Friday, April 18, 2008

I'm all for religious freedom

...but this is just enough of this. I have a hard time being able to form an opinion on the state of women in certain religions because I'm coming from a white Catholic perspective and so there are a lot of things that are not normal to me. But usually I see the value in these things and learn to accept them.

For some reason, fundamentalist Mormons who engage in polygamy have never been one that I've been able to accept. One of my favorite shows, Big Love, took a long time for me to get into because it involved the idea of plural marriage (which is the PC term for polygamy). I'm even watching a history of the Mormon faith that was produced by PBS's Frontline. Yet I still don't get it. I now get that Big Love is more than just that (and it's a different take on it as well) but I still find myself begging the female characters to take off and do what they want.

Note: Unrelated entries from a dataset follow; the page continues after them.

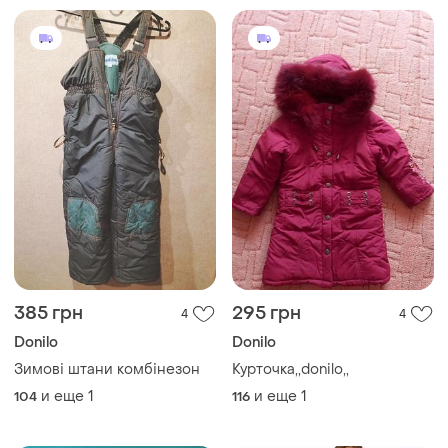
385 грн
295 грн
4
4
Donilo
Donilo
Зимові штани комбінезон
Курточка,,donilo,,
и еще
1
и еще
1
104
116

Yet they never do.

So throughout this whole Fundamentalist Latter Day Saints situation in Texas I have found myself somewhat unnaturally and uncomfortably on the side of the government agents trying to get the women and children out of there. The stories started--especially about the one girl who alerted authorities to her marriage at the age of 15--and I've watched in somewhat sad amazement as hundreds of women and children dressed as pilgrims left the Texas compound in droves.

And I still can't help but believe that the women went back because they feel compelled to--not out of a sense of faith or religious belief, but out of a brainwashed and disturbing form of group consciousness. Now the children are engaged in a custody battle that is factually scattered, legally tense and politically poised for disaster. Some of the girls have been pregnant at ages as young as 13. THIRTEEN. And it's not that they engaged in intercourse out of their own experimentation or free will, because I'd be a lot cooler with that, but they were taken advantage of by a system that told them they had to--a system run by older men. The whole thing just reeks of abuse of the mental, physical and sexual kinds and it's scary that this happens en masse in America these days. It's one thing when you hear about children having babies after becoming sexually active at a young age on their own, but it's quite another to have a system by which girls (and yes, they are still girls) are given away (and yes, they are given away) to older men (and yes, they are older men) as some sort of prize to redeem (and by redeem I mean marry and exploit). It's the kind of thing that drags the hardcore radical feminist out of me and angers her to the core.

Religion is a hard thing for me. I'm still trying to find a path of my own. But I can tell you this, religion that comes at the cost of the innocence of youth is no good religion at all.

1 Comment:

MarilynJean said...

And just look at their clothes! That's a sin in and of itself. Ugh.